**What you are asked to do:** Of all the entries below, only the lines from the one with "Assortiment (557, 134)" up to and including the one with "Home (458, 134)" are to be duplicated exactly.

**Available records:**
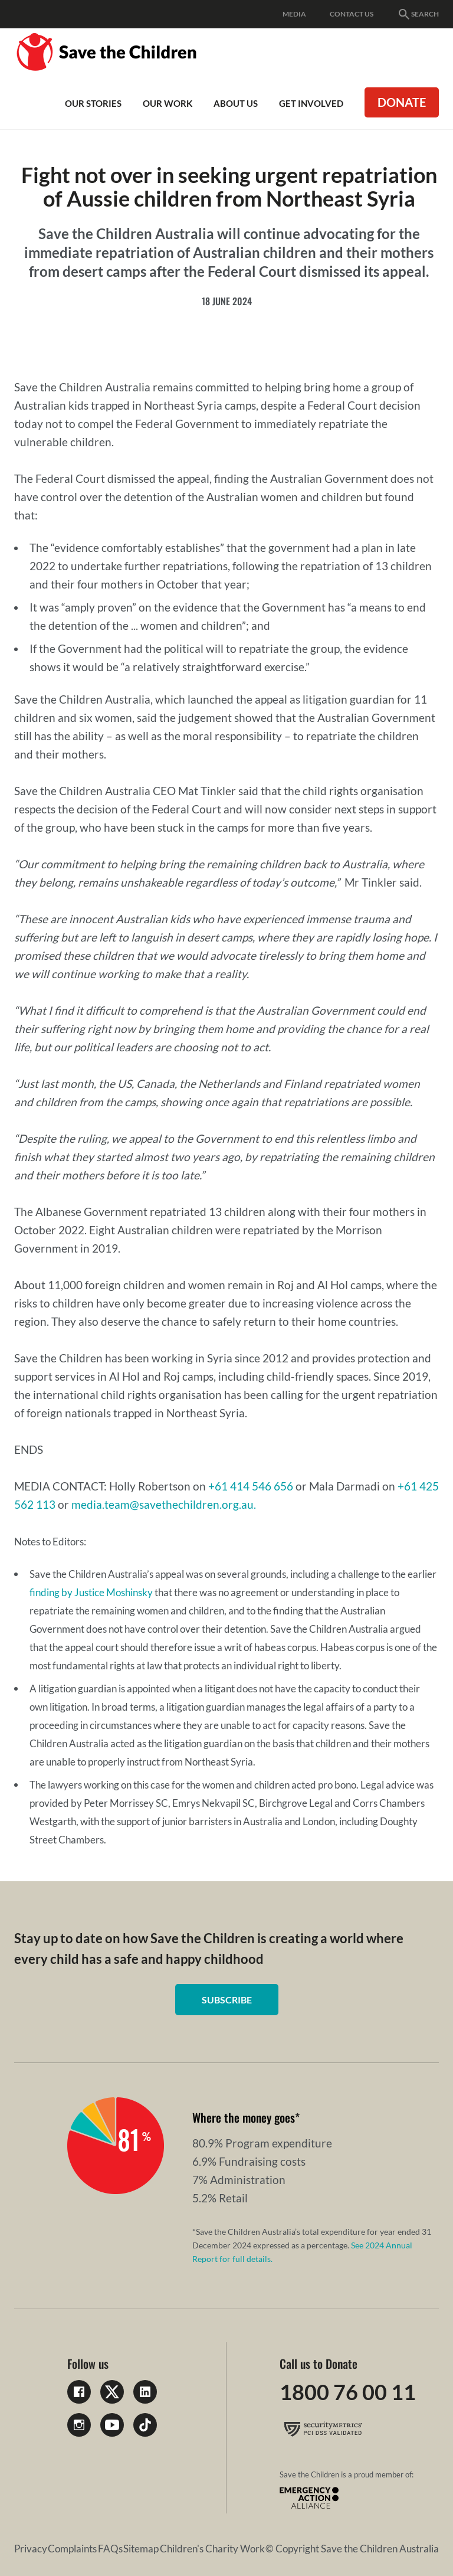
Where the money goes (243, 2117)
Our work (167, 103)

* * *

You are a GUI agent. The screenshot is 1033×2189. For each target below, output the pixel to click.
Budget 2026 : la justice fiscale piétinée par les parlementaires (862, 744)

...

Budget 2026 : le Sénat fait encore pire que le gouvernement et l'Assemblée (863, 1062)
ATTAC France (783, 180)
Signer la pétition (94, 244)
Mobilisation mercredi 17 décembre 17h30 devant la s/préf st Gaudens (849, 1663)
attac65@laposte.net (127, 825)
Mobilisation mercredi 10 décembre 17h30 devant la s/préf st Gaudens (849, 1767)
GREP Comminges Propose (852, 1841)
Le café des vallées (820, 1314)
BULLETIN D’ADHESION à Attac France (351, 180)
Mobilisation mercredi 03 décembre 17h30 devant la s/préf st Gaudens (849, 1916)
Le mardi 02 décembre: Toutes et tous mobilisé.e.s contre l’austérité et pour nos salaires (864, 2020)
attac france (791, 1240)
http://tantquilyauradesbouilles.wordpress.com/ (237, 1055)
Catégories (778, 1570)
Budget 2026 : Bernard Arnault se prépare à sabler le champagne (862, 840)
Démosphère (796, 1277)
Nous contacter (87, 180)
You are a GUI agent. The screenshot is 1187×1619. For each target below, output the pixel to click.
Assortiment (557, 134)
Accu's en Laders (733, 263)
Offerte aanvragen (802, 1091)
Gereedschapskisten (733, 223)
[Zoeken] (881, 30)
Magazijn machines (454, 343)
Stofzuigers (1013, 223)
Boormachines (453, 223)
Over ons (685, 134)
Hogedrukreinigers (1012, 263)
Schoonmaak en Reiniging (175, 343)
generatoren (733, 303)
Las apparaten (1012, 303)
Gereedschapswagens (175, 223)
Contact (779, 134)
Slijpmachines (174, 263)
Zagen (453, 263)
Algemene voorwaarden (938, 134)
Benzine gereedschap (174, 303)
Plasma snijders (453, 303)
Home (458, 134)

**Task output:**
Assortiment (557, 134)
Accu's en Laders (733, 263)
Offerte aanvragen (802, 1091)
Gereedschapskisten (733, 223)
[Zoeken] (881, 30)
Magazijn machines (454, 343)
Stofzuigers (1013, 223)
Boormachines (453, 223)
Over ons (685, 134)
Hogedrukreinigers (1012, 263)
Schoonmaak en Reiniging (175, 343)
generatoren (733, 303)
Las apparaten (1012, 303)
Gereedschapswagens (175, 223)
Contact (779, 134)
Slijpmachines (174, 263)
Zagen (453, 263)
Algemene voorwaarden (938, 134)
Benzine gereedschap (174, 303)
Plasma snijders (453, 303)
Home (458, 134)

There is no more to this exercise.